Kafamdan aşağı boşaltılan soğuk suyla aniden kendime geldim.

Etrafıma bakındığımda bir zindanda olduğumu anladım. İçeride üç muhafız ve benden başka kimse yoktu. Ellerim tavandan sarkan zincirlere bağlanmıştı ama ayaklarım serbest şekilde duruyordu.

"Eğer tamamen uyandıysanız sayın Prenses, artık başlayabiliriz." Dedi önde duran muhafız.

Arkadakiler ise alaylı bakışlar eşliğinde pis pis sırıtıyorlardı.

"Şimdi, eğer isterseniz size kendimi tanıtarak başlayayım bu sorgulamaya. Benim adım Dante ama insanlar beni Cellat olarak tanır. Bunun nedeniyse benim elime düşen suçluların hepsi önce ağır işkenceden geçer sonra da benim ellerimde ölür. Daha önce sağ bıraktığım kimse olmadı." Diyip gururla güldü.

Aman ne büyük başarı! Daha önce sağ bıraktığı kimse olmamasından nasıl gurur duyabilir?

"Ne oldu Prenses? O sarayınızdan alınıp Ana Krallıktaki bu pis zindanlara getirildiğinizde dilinizi mi yuttunuz?" Dante denen adam alayla konuştu. Yüzündeki kocaman maske yüzünden nasıl biri olduğunu göremiyordum ama iri yapılı vücudundan oldukça güçlü olduğunu anlayabiliyordum.

Cevap vermeyip yüzüne boş boş bakmaya devam ettim.

"Bir soru sorduğumda cevap almak isterim!" diye bağıran Dante, elinin tersiyle bana tokat attı.
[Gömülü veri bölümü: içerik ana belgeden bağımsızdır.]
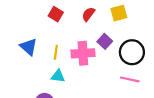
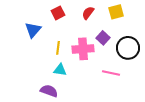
red square: (56, 14) -> (58, 13), turned 32
blue triangle: (29, 47) -> (33, 30), moved, turned 30
pink line: (130, 79) -> (111, 73), moved

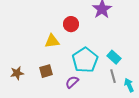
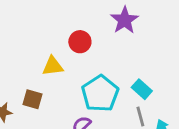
brown square: (46, 71) -> (32, 99), moved, turned 32

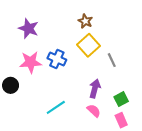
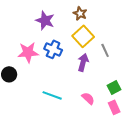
purple star: (28, 28) -> (45, 20), moved
purple arrow: (95, 89) -> (83, 62), moved
cyan line: (56, 107) -> (52, 95), turned 54

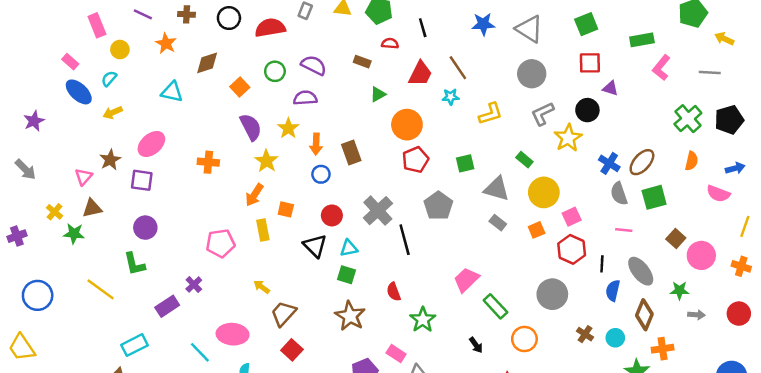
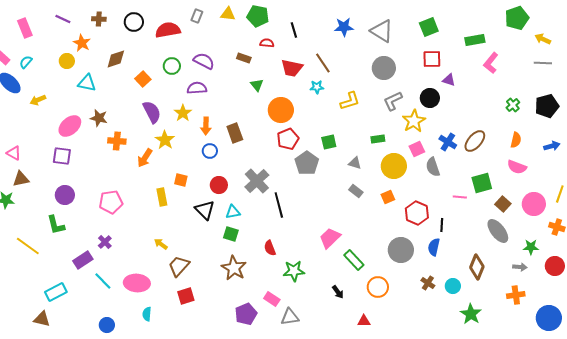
yellow circle: (120, 50) -> (67, 61), moved
gray line: (710, 73) -> (543, 63), moved
red trapezoid: (420, 74) -> (292, 68), turned 75
cyan semicircle: (109, 79) -> (26, 62), moved
green triangle: (378, 94) -> (257, 85), turned -40
green cross: (688, 119) -> (513, 105), size x0.6
brown star: (110, 160) -> (99, 118), moved, turned -30
green rectangle: (524, 160) -> (378, 139), turned -48
pink triangle: (84, 177) -> (14, 153), turned -42
gray triangle: (497, 189) -> (355, 163), size x0.6
gray semicircle: (619, 194) -> (433, 167), moved
pink semicircle: (718, 194) -> (517, 167), moved
orange arrow: (254, 195) -> (145, 158), moved
green square: (654, 197) -> (482, 183), moved
gray pentagon: (438, 206) -> (307, 163), moved
pink square: (572, 217) -> (417, 149), moved
pink pentagon: (220, 243) -> (111, 202), moved
pink circle: (701, 255) -> (534, 204), moved
gray ellipse: (641, 271) -> (498, 231), moved
blue semicircle: (613, 291) -> (434, 247), moved
green star: (679, 291) -> (531, 247), moved
green star: (423, 320) -> (294, 271), turned 30
orange cross: (663, 349) -> (516, 295), moved
red square: (292, 350) -> (186, 296), turned 30
cyan line: (200, 352) -> (103, 281), moved

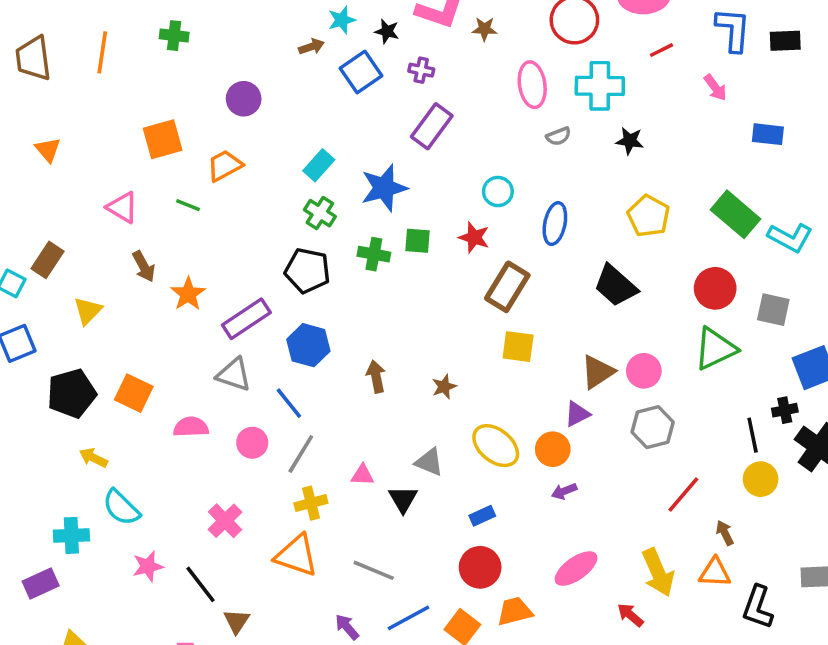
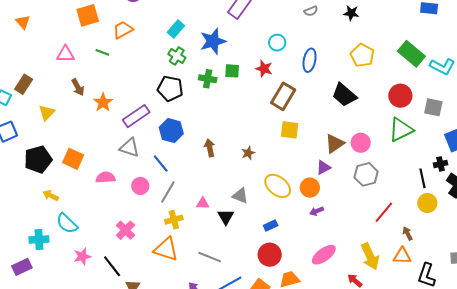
pink triangle: (122, 207) -> (65, 54), turned -30

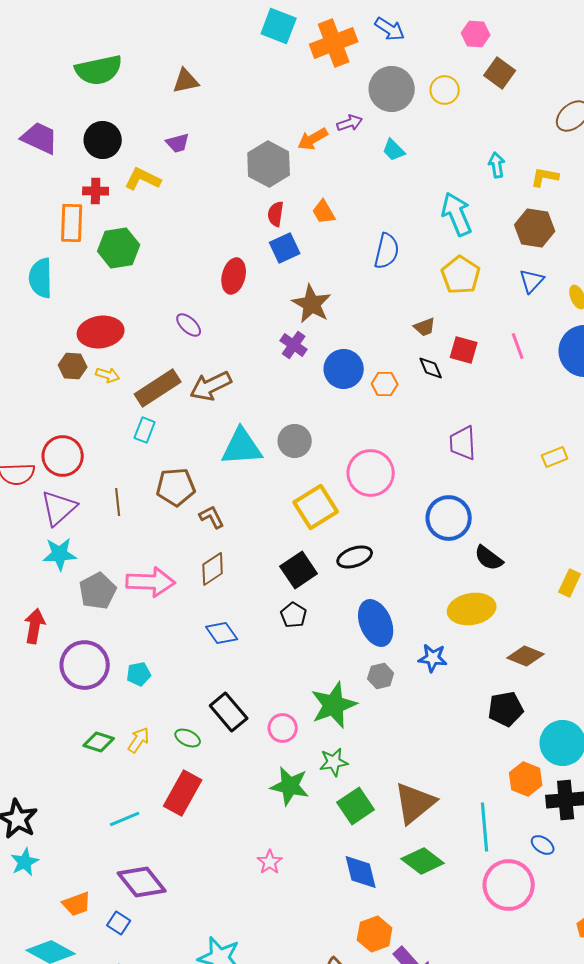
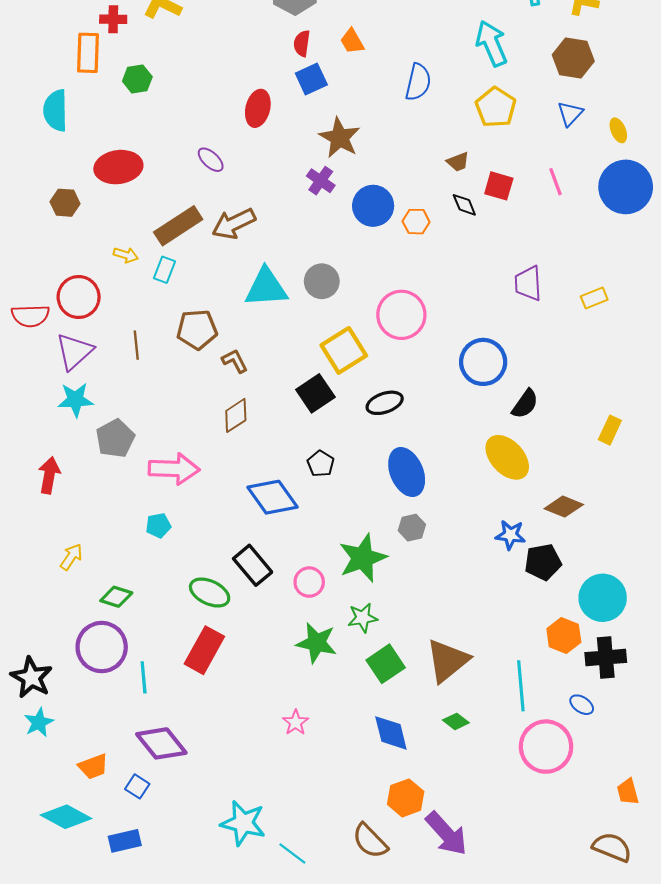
green hexagon: (119, 248) -> (137, 79), size x0.7
brown hexagon: (73, 366) -> (65, 203), moved
yellow arrow: (108, 375) -> (126, 255), moved
purple trapezoid: (463, 443) -> (528, 283), moved
black semicircle: (489, 558) -> (525, 404), turned -92
black square: (299, 570) -> (315, 393), moved
pink arrow: (151, 582) -> (174, 469), moved
yellow ellipse: (472, 609) -> (507, 457), turned 57
blue diamond: (222, 633) -> (272, 497), moved, size x1.5
blue star: (433, 658) -> (510, 535), moved
purple circle: (85, 665) -> (102, 647), moved
green ellipse: (188, 738) -> (210, 593), size x1.5
yellow arrow: (139, 740) -> (71, 557), moved
cyan line: (125, 819) -> (144, 677), turned -72
green diamond: (423, 861) -> (456, 721), size x0.6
Böyle bir darbe beklemiyordum. Öyle sert vurmuştuki kafam darbenin etkisiyle sağ tarafa döndü ve bir süreliğine görüşüm bulanıklaştı.
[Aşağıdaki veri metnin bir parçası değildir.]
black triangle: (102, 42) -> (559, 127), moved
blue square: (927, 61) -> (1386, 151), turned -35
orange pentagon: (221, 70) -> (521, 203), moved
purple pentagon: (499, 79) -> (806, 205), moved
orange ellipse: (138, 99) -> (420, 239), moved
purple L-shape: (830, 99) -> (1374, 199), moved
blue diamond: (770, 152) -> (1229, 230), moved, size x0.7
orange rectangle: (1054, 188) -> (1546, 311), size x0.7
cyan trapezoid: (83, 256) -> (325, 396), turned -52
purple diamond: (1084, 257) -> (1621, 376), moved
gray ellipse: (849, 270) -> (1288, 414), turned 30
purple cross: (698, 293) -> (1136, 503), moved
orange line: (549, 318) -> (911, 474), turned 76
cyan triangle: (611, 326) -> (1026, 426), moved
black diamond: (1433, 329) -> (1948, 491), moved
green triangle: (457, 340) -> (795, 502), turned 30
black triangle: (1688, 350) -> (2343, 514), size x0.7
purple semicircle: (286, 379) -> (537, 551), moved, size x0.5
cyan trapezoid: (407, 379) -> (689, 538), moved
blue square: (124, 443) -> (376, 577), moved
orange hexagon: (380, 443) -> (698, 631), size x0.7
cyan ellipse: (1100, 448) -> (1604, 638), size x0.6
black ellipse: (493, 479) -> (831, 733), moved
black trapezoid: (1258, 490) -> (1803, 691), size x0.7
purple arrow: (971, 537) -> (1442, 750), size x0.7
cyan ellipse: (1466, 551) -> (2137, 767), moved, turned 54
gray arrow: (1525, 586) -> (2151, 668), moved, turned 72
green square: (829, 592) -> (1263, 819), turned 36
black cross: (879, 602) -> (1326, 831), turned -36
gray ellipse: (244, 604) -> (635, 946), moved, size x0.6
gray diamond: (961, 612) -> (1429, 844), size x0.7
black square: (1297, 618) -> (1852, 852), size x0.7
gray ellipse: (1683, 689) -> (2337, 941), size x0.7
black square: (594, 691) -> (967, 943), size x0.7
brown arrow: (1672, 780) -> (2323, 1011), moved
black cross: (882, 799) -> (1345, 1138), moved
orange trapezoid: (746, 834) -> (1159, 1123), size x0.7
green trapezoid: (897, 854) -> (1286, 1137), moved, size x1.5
Çenemden tutup yüzümü kendine çevirdi ve psikopatça sırıttı.

"Güzel sarayınızda güle oynaya yetiştiğiniz için dayak nedir bilmezsiniz tabii. Bu daha yumuşak vuruşumdu ama bu darbeler gittikçe sertleşecek ve siz ayaklarıma kapanıp acı içinde yalvaracaksınız ama ben asla durmayacağım." Diyip psikopatça kahkaha atmaya başladı.

Tanrım! Korkmaya başlıyordum. Bu adam da neyin nesiydi böyle!

Kahkahası duran Dante yüzüme psikopatça sırıtırarak baktı.

"Bu kadar eğlence yeterli. Şimdi sorulara geçiyorum. Dövüşmeyi ve silah kullanmayı bildiğiniz söyleniyor. İtiraf edecek misiniz? Gerçi bir kadının dövüşebilmesi kadar saçma bir şey yok o yüzden ilk duyduğumda ben de inanamadım ama Kralımız Florentin bana kanıt gösterdiğinde böyle bir ihaneti ancak beş para etmeyen bir kadının yapabiliceği de akla daha yatkın geldi. Ayrıca büyücülükle de suçlanıyorsunuz. Tanrım, ucuz bir kadın hayatında daha ne kadar dibe batabilirdi. Bir de o hain piçlerden olduğunuzu öğrendiğimde size bizzat kendim işkence etmekte ısrar ettim. Bir büyücüsünüz ama büyü yapamıyorsunuz. Bundan daha eğlenceli ne olabilir. Acı dolu çığlıklarınız kulaklarıma müzik gibi gelecek!" bir psikopatça kahkaha daha atan Dante ciddileşip kulağıma eğildi.

"Şimdi.. eğer bütün bunların doğruluğunu kabul ederseniz hemen en sevdiğim kısma, yani sizi acıdan gebertme kısmına geçebiliriz.Ne diyorsunuz Prenses?" diye fısıldadı.

Korkuyla ürperdim. Bu adam nasıl bir insandı böyle. Tanrım kurtar beni buradan! Lütfen!

Korktuğumu ona belli etmemeliydim. Bu onu sadece daha çok eğlendirirdi. Bir anlık cesaretle ve sinirle suratına baktım.

"Sana hiçbir şey söylemeyeceğim pislik herif. Söylediklerinin hiçbirini yapmadım ve suçlu değilim. Cehennemde yan!" diye bağırıp yüzüne tükürdüm.

Ne yaptım ben! Onları söylerken delirmiş miydim! Bir de suratına tükürdüm!

Gözlerimi yumup gelecek darbeyi bekledim ama Dante'nin iğrenç kahkahalarından başka hiçbirşeyle karşılaşmadım.